The kids are more or less holding up. Joseph, as I said yesterday, is a great traveler. He is just loving the geography of everything. He was fascinated by the Eastern Continental Divide. He loves to see the rivers. He is really excited about seeing the prairie. We finished up a couple months ago a year-long journey through the entire Little House on the Prairie series. He is excited to see the prairie Laura Ingalls lived on as a little girl and we'll be headed through South Dakota next week where she lived as an older child and young adult. Unfortunately her books have also instilled in him a real fear of tornadoes so he was a little on edge during the storm today.
William is really excited about dancing lately so whenever he starts to fuss we turn on some music and get him moving. He's sort of Pavlovian about it--he can't not dance when he hears music. It is very cute.
Margaret is struggling the most but she (and we) are learning how to keep her feeling balanced.
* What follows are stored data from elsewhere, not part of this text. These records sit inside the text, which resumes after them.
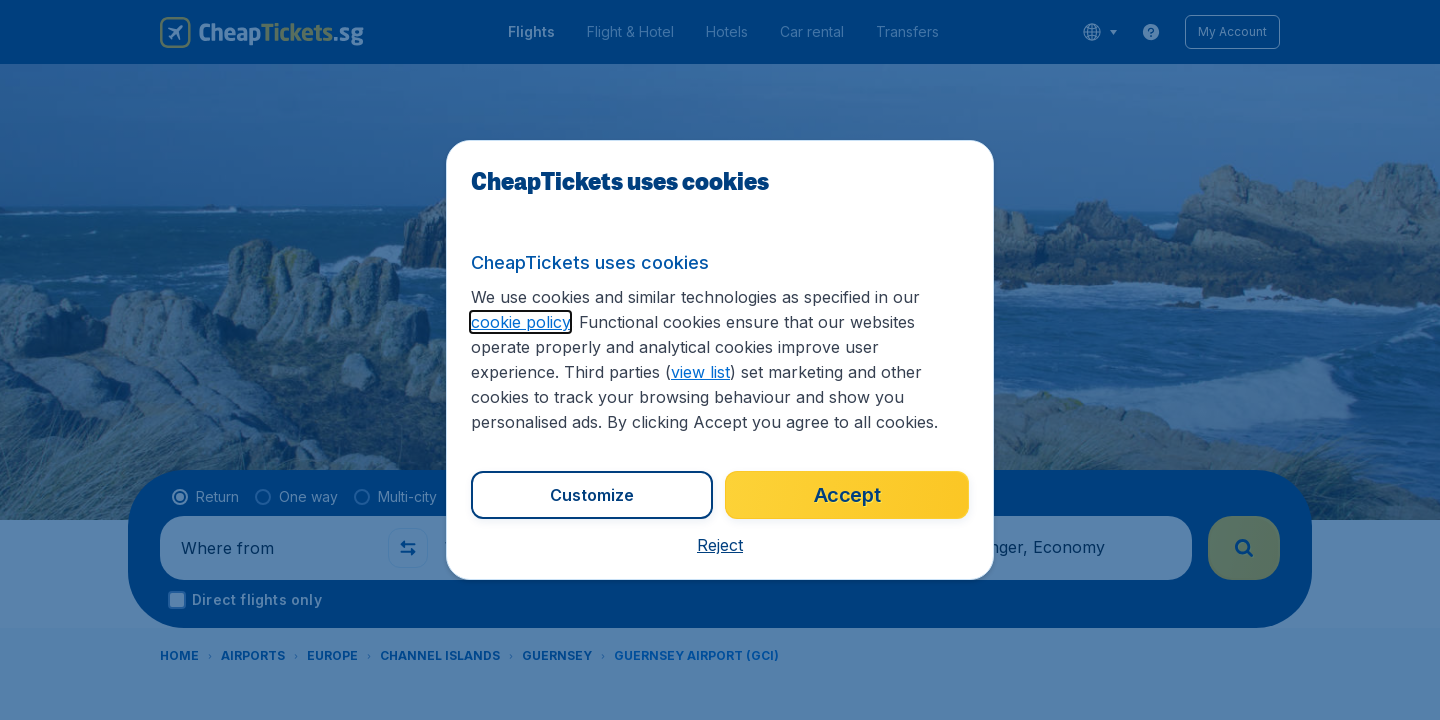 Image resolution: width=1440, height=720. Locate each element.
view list (700, 372)
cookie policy (520, 322)
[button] (720, 545) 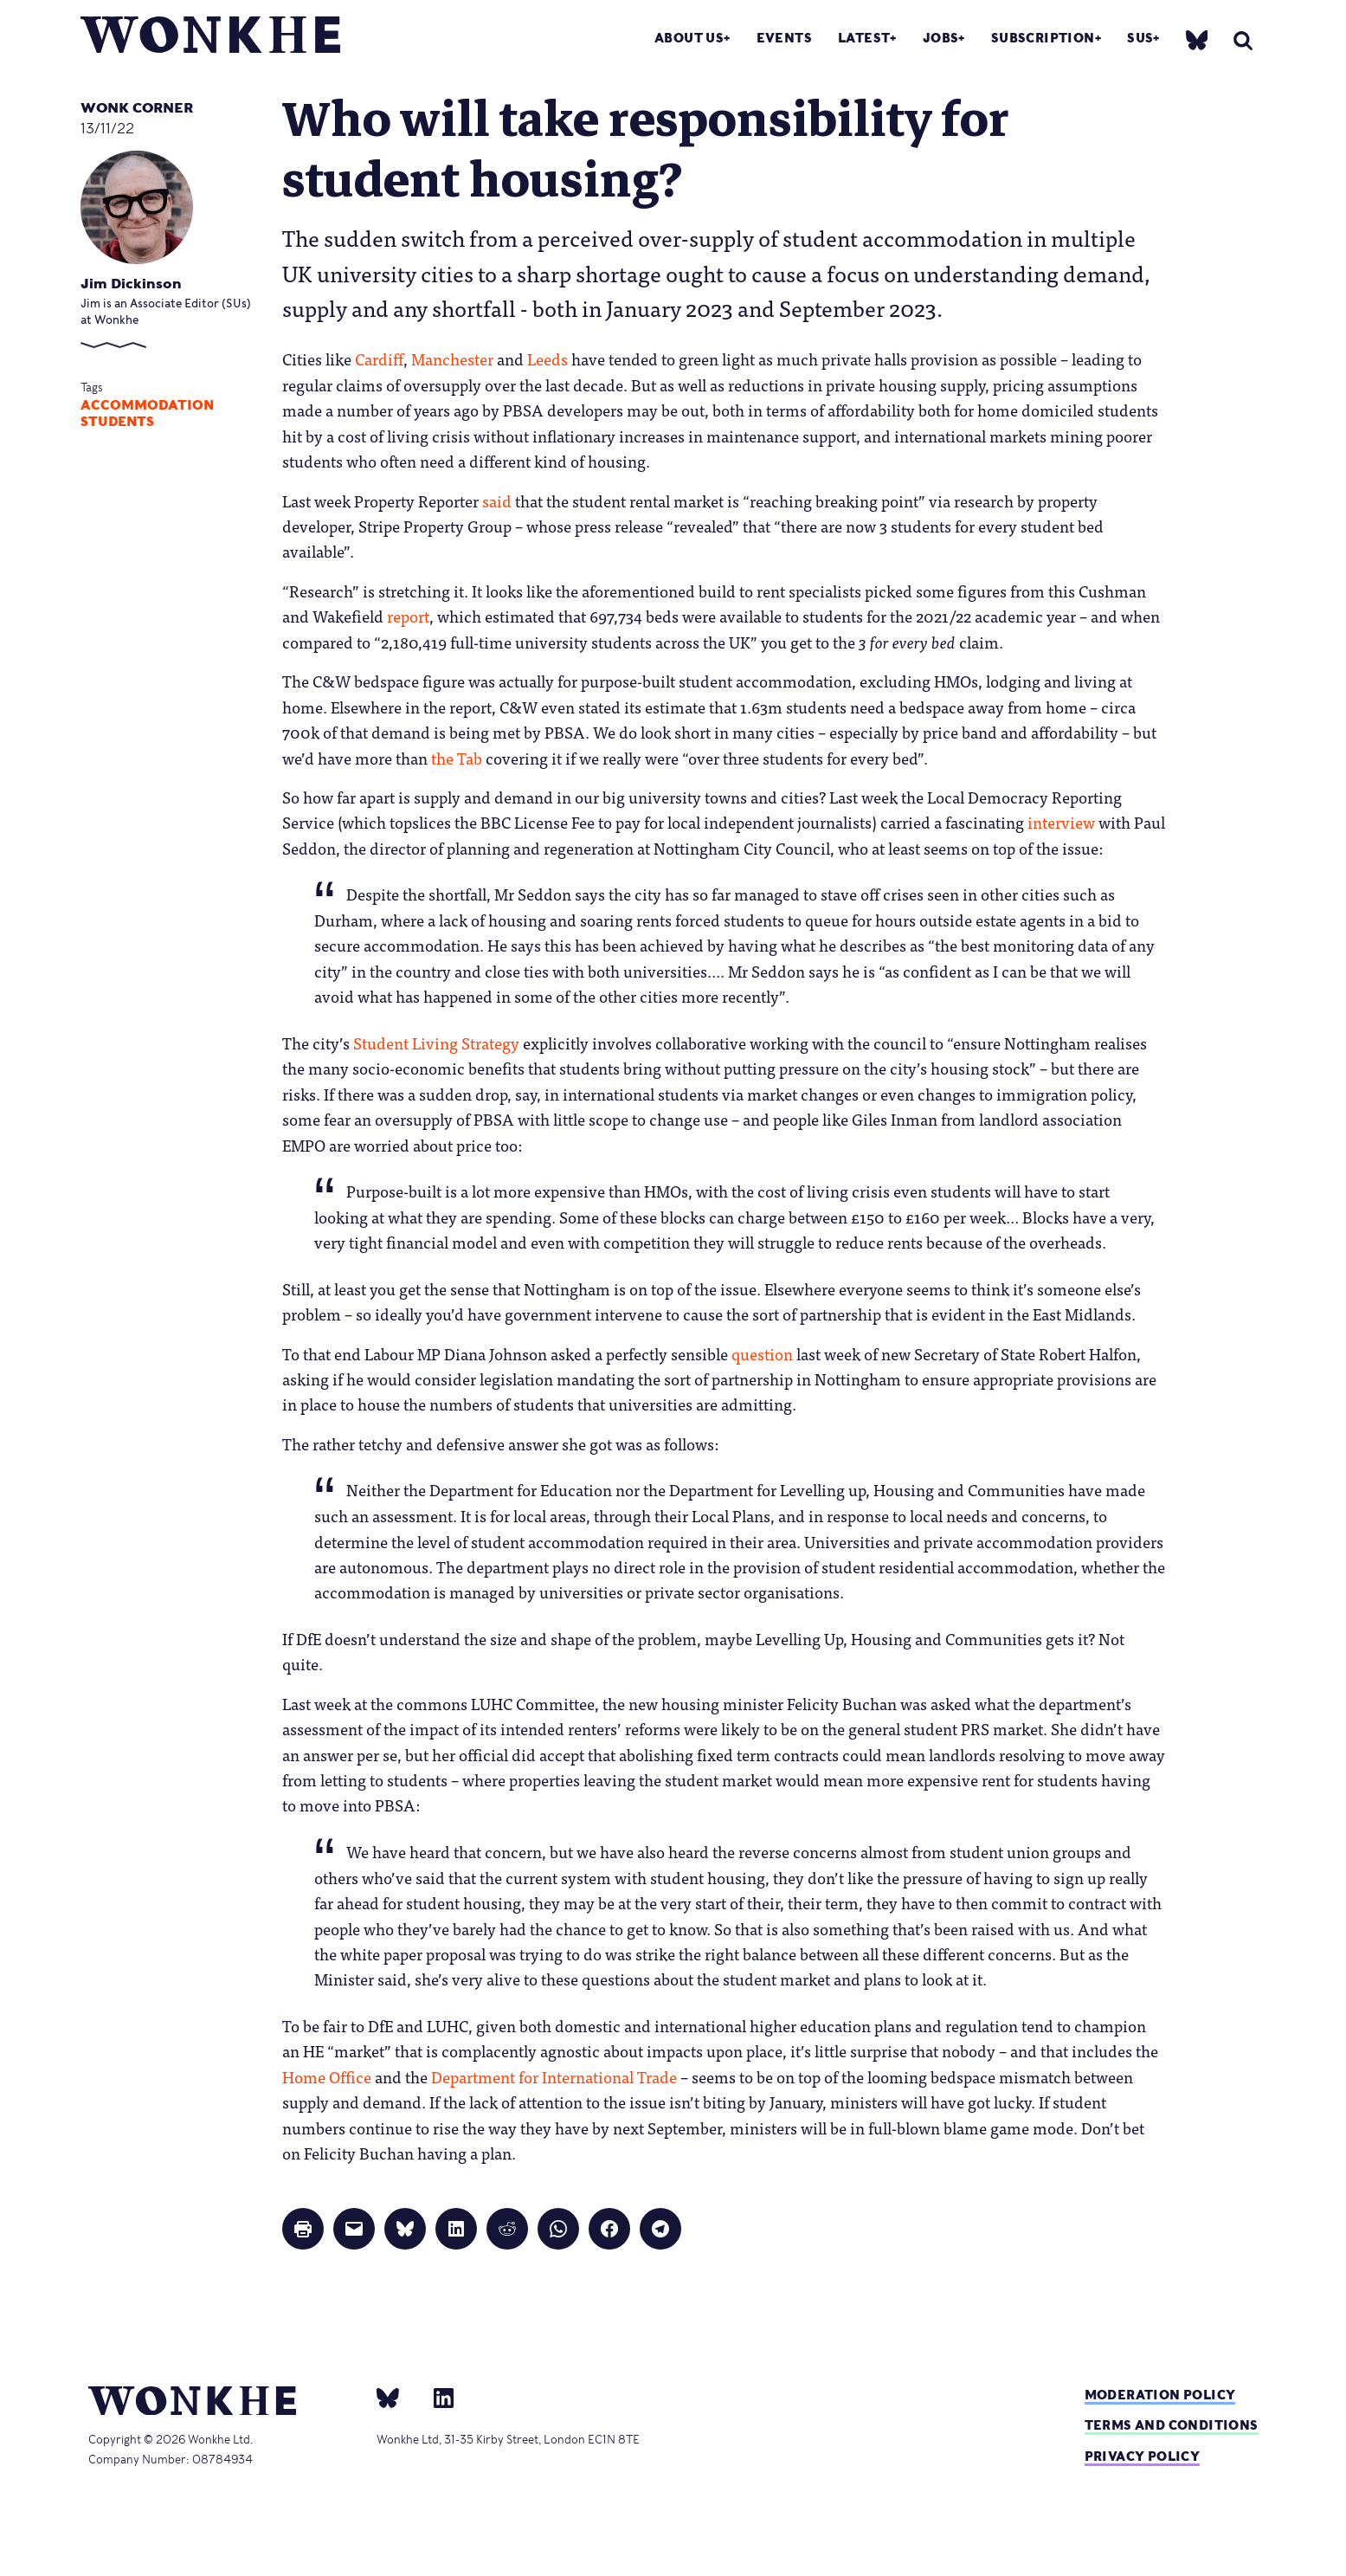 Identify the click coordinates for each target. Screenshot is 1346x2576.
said (497, 500)
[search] (1243, 40)
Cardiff (379, 358)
She likes to have her window down for large sections of the day so she can get blown to bits by the wind. She has discovered gum chewing as a way to work off nervous energy. And, for some reason, she has developed an odd ritual about making coffee at hotels. She finds the mini coffee pots so inviting and spends an hour or more tinkering with the pot, the sugar packets, the powdered creamer, and the stirrers making us a coffee concoction that we can barely stomach.
There has been some reported disbelief about us fitting into our small car so tomorrow I will try to get a shot of our intricately packed trunk for those of you just love logistical details like that.
Good night!
3 comments:
You're in Kansas?!?! By the time you read this, probably not. Enjoy your trek across the state...you're right, it's pretty desolate until you hit Colorado.
yay for Kansas!!! But, I must object to the term desolate...I LOVE the flatness of Western Kansas :) The BEST part - I hope your kids are awake and it is day light when this happens - is when you see the Rockies looming ahead of you. The contrast is awesome!!! Love hearing about the road trip! Safe travels - you are in our prayers!
Keep reading, Emily! We loved Western Kansas--as a place to drive through, anyway. And it was cool to see Pike's Peak 70 miles out.